Jones also said opponents of H.B. 6 also used 501(c)(4) organizations.
“I don’t know the amount that was spent on the other side. Clearly this was a provocative, difficult issue in the state of Ohio. A lot of money was spent on both sides of this issue, particularly after House Bill 6 was passed and it got into the referendum process. The process of gathering signatures, the media ads — there was a lot of money spent on both sides, and 501(c)(4)s were used on both sides.”
Jones also declined to discuss when he learned of the investigation or his phone conversations with Householder. The affidavit, which referred to FirstEnergy as “Company A,” said the company’s CEO had 87 phone contacts with Householder from February 2017 until July 2019, when H.B. 6 was signed into law, including 30 contacts between January to July 2019.
“I talk to a lot of people; I text with a lot of people,” he said. “I can tell you this: In every meeting, every phone call, every text message that I participate in, I talked about our obligations to conduct our business transparently, ethically, professionally. I have no worries that I did anything that wasn’t that way.”
In May, FirstEnergy announced that Jones would be relinquishing his title as president to Steven Strah as part of a succession plan. Jones remained CEO and a member of the board. But the scandal won’t hasten his retirement, he said.
“I think I’ve said that I have made no definitive retirement plans, and it certainly won’t be this year,” he said, adding that he will “do my part to restore the reputation of this company to what it duly deserves.”
Credit Downgrade
FirstEnergy stock price has taken a drubbing since news of the scandal broke, falling about $11/share since the investigation became public. Shares closed Friday at $29.48, up $2.08 (8%) on the day, but down more than $12 (29%) from its Monday close. With about 540 million shares outstanding, the losses cost the company about $6.5 billion in market capitalization.
Nevertheless, Jones said the company has “plenty of liquidity” and is not concerned by S&P’s decision to place FirstEnergy on a 90-day credit watch for a potential downgrade.

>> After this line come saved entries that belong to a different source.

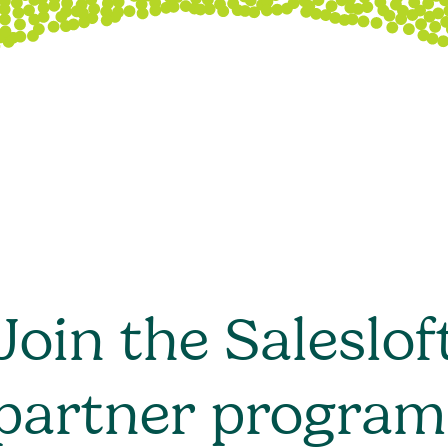
Join the Saleslof
partner program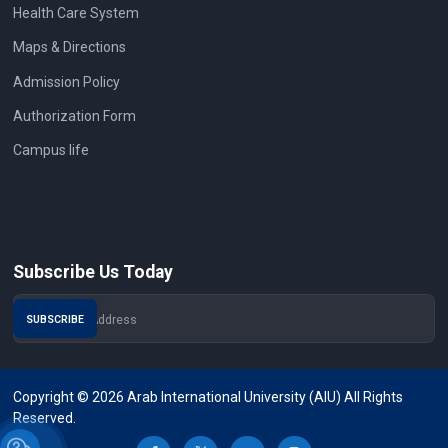
Health Care System
Maps & Directions
Admission Policy
Authorization Form
Campus life
Subscribe Us Today
Copyright © 2026 Arab International University (AIU) All Rights
Reserved.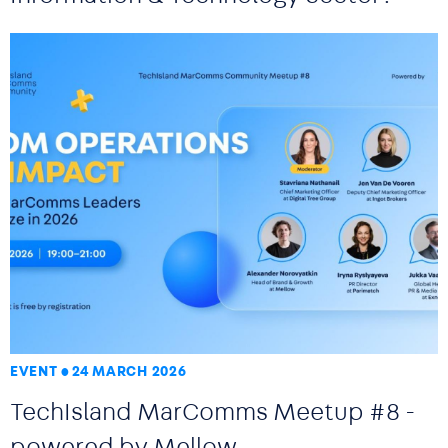
EVENT
24 MARCH 2026
TechIsland MarComms Meetup #8 -
powered by Mellow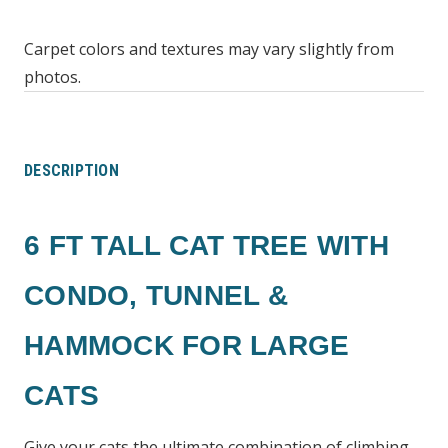
Carpet colors and textures may vary slightly from
photos.
DESCRIPTION
6 FT TALL CAT TREE WITH
CONDO, TUNNEL &
HAMMOCK FOR LARGE
CATS
Give your cats the ultimate combination of climbing,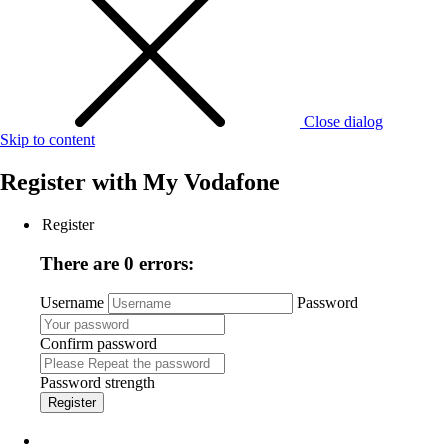
Close dialog
Skip to content
Register with
My Vodafone
Register
There are 0 errors:
Username
Password
Confirm password
Password strength
Register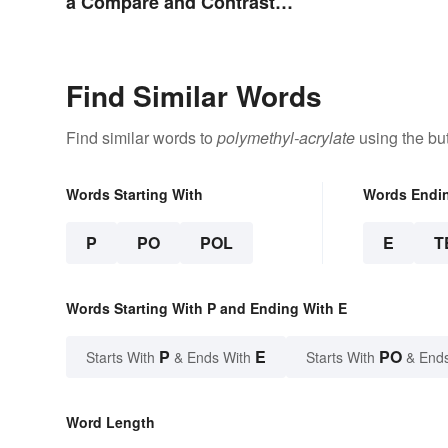
a Compare and Contrast
Essay Successfully
Find Similar Words
Find similar words to
polymethyl-acrylate
using the bu
Words Starting With
Words Endi
P
PO
POL
E
T
Words Starting With P and Ending With E
P
E
PO
Starts With
& Ends With
Starts With
& End
Word Length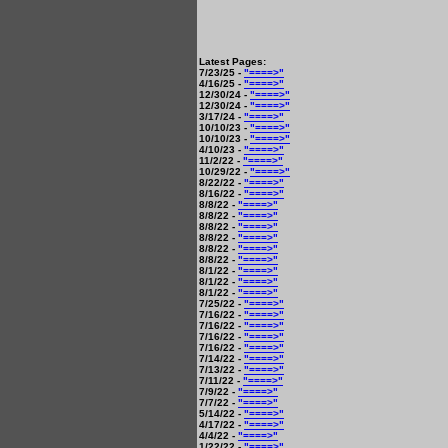
Latest Pages:
7/23/25 -
"====>"
4/16/25 -
"====>"
12/30/24 -
"====>"
12/30/24 -
"====>"
3/17/24 -
"====>"
10/10/23 -
"====>"
10/10/23 -
"====>"
4/10/23 -
"====>"
11/2/22 -
"====>"
10/29/22 -
"====>"
8/22/22 -
"====>"
8/16/22 -
"====>"
8/8/22 -
"====>"
8/8/22 -
"====>"
8/8/22 -
"====>"
8/8/22 -
"====>"
8/8/22 -
"====>"
8/8/22 -
"====>"
8/1/22 -
"====>"
8/1/22 -
"====>"
8/1/22 -
"====>"
7/25/22 -
"====>"
7/16/22 -
"====>"
7/16/22 -
"====>"
7/16/22 -
"====>"
7/16/22 -
"====>"
7/14/22 -
"====>"
7/13/22 -
"====>"
7/11/22 -
"====>"
7/9/22 -
"====>"
7/7/22 -
"====>"
5/14/22 -
"====>"
4/17/22 -
"====>"
4/4/22 -
"====>"
1/22/22 -
"====>"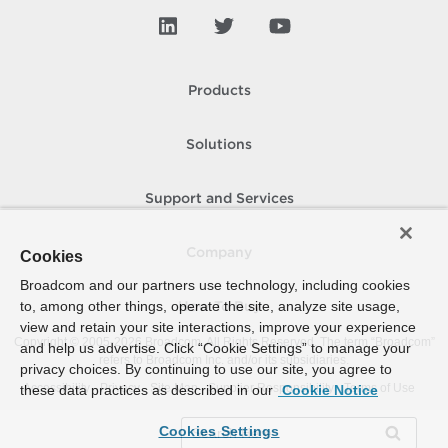
Products
Solutions
Support and Services
Company
Cookies
Broadcom and our partners use technology, including cookies
to, among other things, operate the site, analyze site usage,
How To Buy
view and retain your site interactions, improve your experience
Copyright © 2005-
2026
Broadcom. All Rights Reserved. The term “Broadcom”
and help us advertise. Click “Cookie Settings” to manage your
refers to Broadcom Inc. and/or its subsidiaries.
privacy choices. By continuing to use our site, you agree to
Accessibility
Privacy
Site Map
Supplier Responsibility
Terms of Use
these data practices as described in our
Cookie Notice
Cookies Settings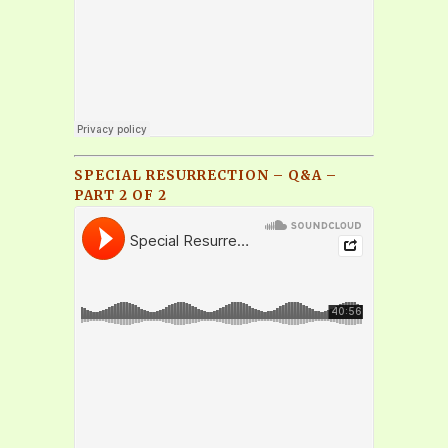
SPECIAL RESURRECTION – Q&A –
PART 2 OF 2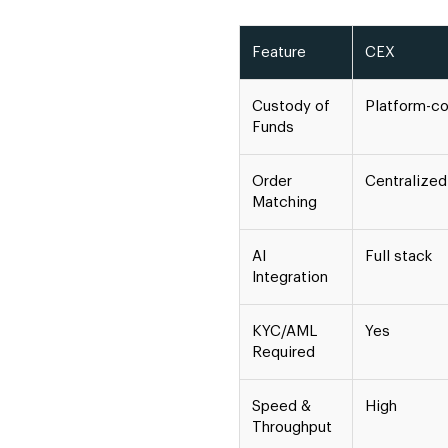
Feature
CEX
Custody of
Platform-co
Funds
Order
Centralized
Matching
AI
Full stack
Integration
KYC/AML
Yes
Required
Speed &
High
Throughput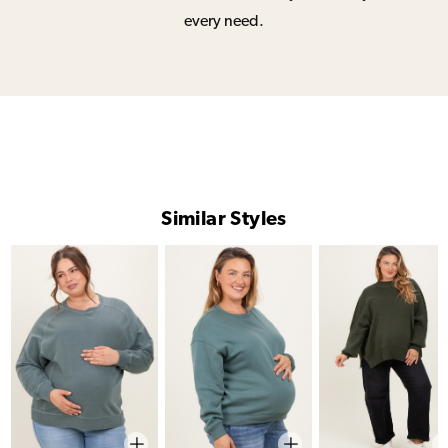
every need.
Similar Styles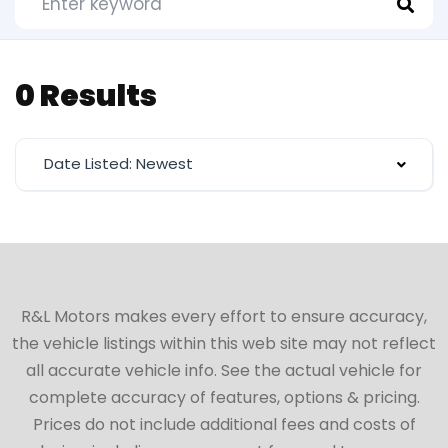
0 Results
Date Listed: Newest
R&L Motors makes every effort to ensure accuracy,
the vehicle listings within this web site may not reflect
all accurate vehicle info. See the actual vehicle for
complete accuracy of features, options & pricing.
Prices do not include additional fees and costs of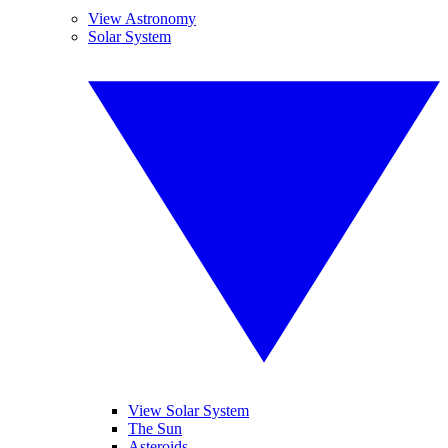
View Astronomy
Solar System
View Solar System
The Sun
Asteroids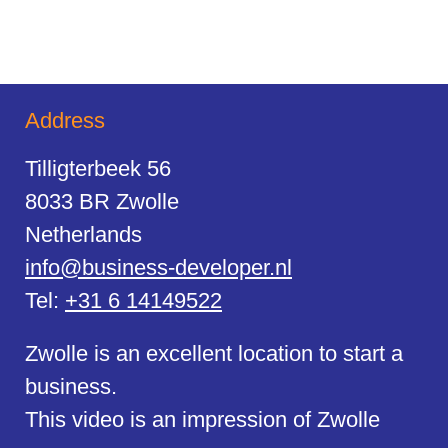
Address
Tilligterbeek 56
8033 BR Zwolle
Netherlands
info@business-developer.nl
Tel:
+31 6 14149522
Zwolle is an excellent location to start a
business.
This video is an impression of Zwolle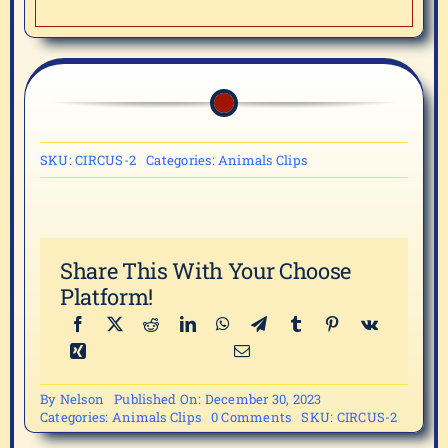
SKU:
CIRCUS-2
Categories:
Animals Clips
Share This With Your Choose
Platform!
By
Nelson
Published On: December 30, 2023
on
Categories:
Animals Clips
0 Comments
SKU:
CIRCUS-2
CIRCUS-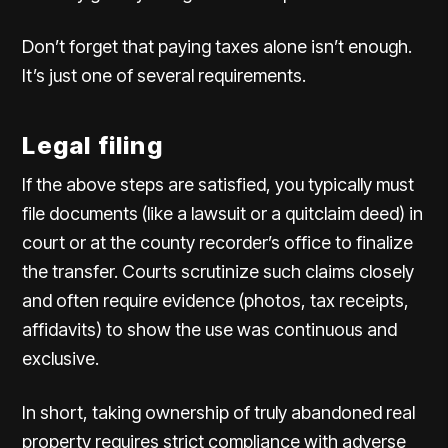
Don’t forget that paying taxes alone isn’t enough.
It’s just one of several requirements.
Legal filing
If the above steps are satisfied, you typically must
file documents (like a lawsuit or a quitclaim deed) in
court or at the county recorder’s office to finalize
the transfer. Courts scrutinize such claims closely
and often require evidence (photos, tax receipts,
affidavits) to show the use was continuous and
exclusive.
In short, taking ownership of truly abandoned real
property requires strict compliance with adverse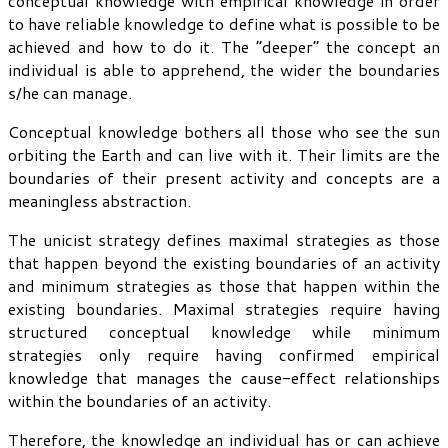
conceptual knowledge with empirical knowledge in order
to have reliable knowledge to define what is possible to be
achieved and how to do it. The “deeper” the concept an
individual is able to apprehend, the wider the boundaries
s/he can manage.
Conceptual knowledge bothers all those who see the sun
orbiting the Earth and can live with it. Their limits are the
boundaries of their present activity and concepts are a
meaningless abstraction.
The unicist strategy defines maximal strategies as those
that happen beyond the existing boundaries of an activity
and minimum strategies as those that happen within the
existing boundaries. Maximal strategies require having
structured conceptual knowledge while minimum
strategies only require having confirmed empirical
knowledge that manages the cause-effect relationships
within the boundaries of an activity.
Therefore, the knowledge an individual has or can achieve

Jones said that after the arrests, he met with analysts for S&P Global Ratings and Moody’s Investors Service. “I told them they should not put the … integrity of their ratings on the line for FirstEnergy,” Jones said. “But I also told them that we’re the same underlying company that existed before Tuesday [July 21]. We’ve got an improving balance sheet, FFO [funds from operations] to debt that’s moving into the 12 to 13% range. Strong earnings CAGR [compound annual growth rate].
“It’s our job to get this news behind us, and when that happens, I would expect them to restore the rating that’s appropriate,” he added.
Potential Repeal
On Thursday, Ohio Gov. Mike DeWine said the state legislature should repeal H.B. 6 in light of the allegations. (See related story, Ohio Gov. Calls for Repeal of Nuke Bailout.)
Jones said a repeal of H.B. 6’s nuclear subsidies would have no significant impact on FirstEnergy’s finances. Nor, he said, would the company face any liabilities for nuclear decommissioning or coal ash cleanups if Energy Harbor fell into financial trouble. FirstEnergy has a surety bond to cover any coal ash costs, he said.
“There’s no change in our settlement with FES. The plan of reorganization was not contingent on House Bill 6 or any other support for the nuclear plants. There’s no true-ups, any other financial obligations from FE to FES other than what was in our agreement that was approved by the court.
“Last I [heard],” he added “they [Energy Harbor] were sitting on $900 million of cash. … I’m not sitting here at all worried about that part of what used to be part of our company.”